[Opening Extracted records section]
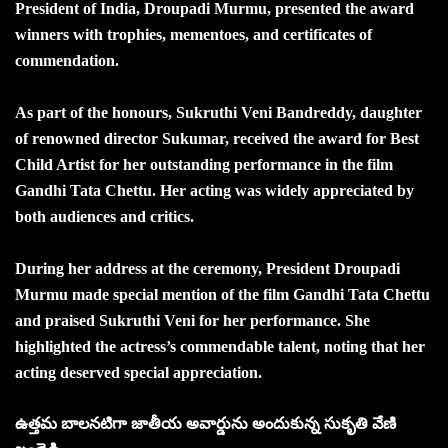
President of India, Droupadi Murmu, presented the award
winners with trophies, mementoes, and certificates of
commendation.
As part of the honours, Sukruthi Veni Bandreddy, daughter
of renowned director Sukumar, received the award for Best
Child Artist for her outstanding performance in the film
Gandhi Tata Chettu. Her acting was widely appreciated by
both audiences and critics.
During her address at the ceremony, President Droupadi
Murmu made special mention of the film Gandhi Tata Chettu
and praised Sukruthi Veni for her performance. She
highlighted the actress’s commendable talent, noting that her
acting deserved special appreciation.
ఉత్తమ బాలనటిగా జాతీయ అవార్డును అందుకున్న సుకృతి వేణి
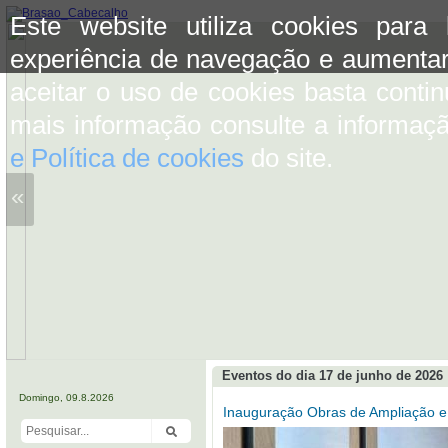
Este website utiliza cookies para
experiência de navegação e aumentar
aceitar o uso de cookies basta conti
mais informação consulte a informaç
e Política de cookies
do site.
«
Eventos do dia 17 de junho de 2026
Domingo, 09.8.2026
Inauguração Obras de Ampliação e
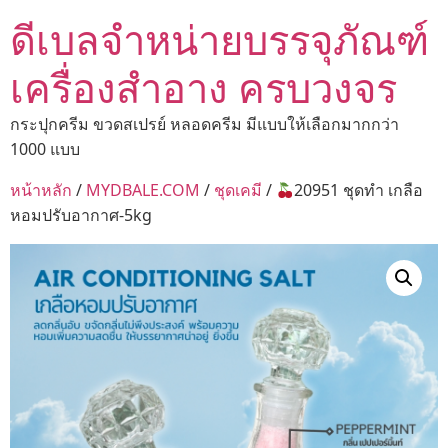
ดีเบลจำหน่ายบรรจุภัณฑ์
เครื่องสำอาง ครบวงจร
กระปุกครีม ขวดสเปรย์ หลอดครีม มีแบบให้เลือกมากกว่า
1000 แบบ
หน้าหลัก
/
MYDBALE.COM
/
ชุดเคมี
/
20951 ชุดทำ เกลือ
หอมปรับอากาศ-5kg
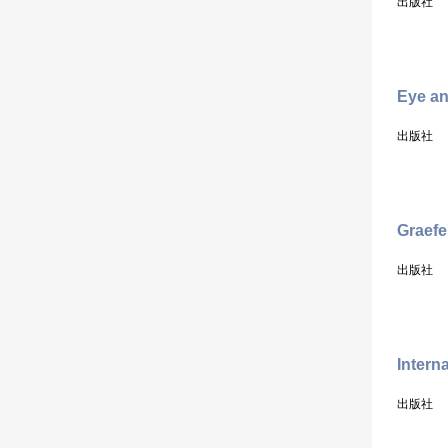
出版社
Eye an
出版社
Graefe
出版社
Intern
出版社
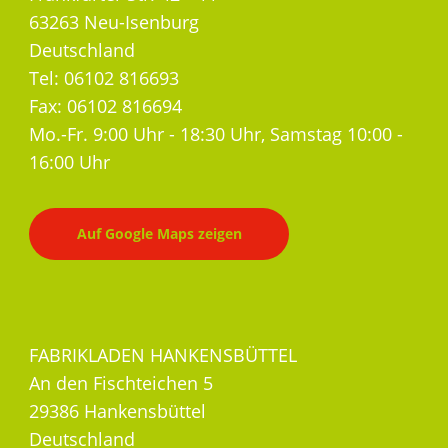
63263 Neu-Isenburg
Deutschland
Tel: 06102 816693
Fax: 06102 816694
Mo.-Fr. 9:00 Uhr - 18:30 Uhr, Samstag 10:00 -
16:00 Uhr
Auf Google Maps zeigen
FABRIKLADEN HANKENSBÜTTEL
An den Fischteichen 5
29386 Hankensbüttel
Deutschland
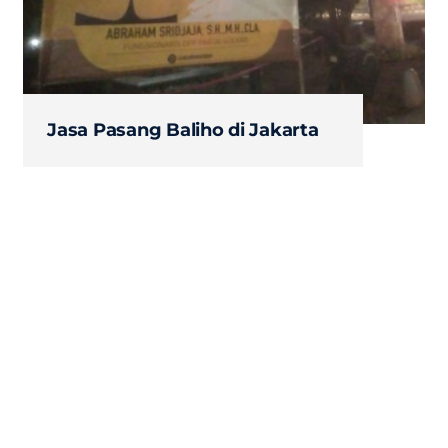
Jasa Pasang Baliho di Jakarta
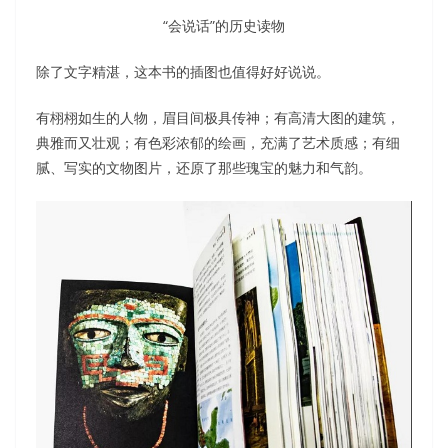
“会说话”的历史读物
除了文字精湛，这本书的插图也值得好好说说。
有栩栩如生的人物，眉目间极具传神；有高清大图的建筑，
典雅而又壮观；有色彩浓郁的绘画，充满了艺术质感；有细
腻、写实的文物图片，还原了那些瑰宝的魅力和气韵。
[Closing Extracted records section]
-- Problem requirements --
Only the lines from the one that contains "FABRIKLADEN HANKENSBÜTTEL" through the last line of the records may appear in the answer, retyped exactly and with no pictures.

-- Answer for this exercise --
FABRIKLADEN HANKENSBÜTTEL
An den Fischteichen 5
29386 Hankensbüttel
Deutschland
Jasa Pasang Baliho di Jakarta
“会说话”的历史读物
除了文字精湛，这本书的插图也值得好好说说。
有栩栩如生的人物，眉目间极具传神；有高清大图的建筑，
典雅而又壮观；有色彩浓郁的绘画，充满了艺术质感；有细
腻、写实的文物图片，还原了那些瑰宝的魅力和气韵。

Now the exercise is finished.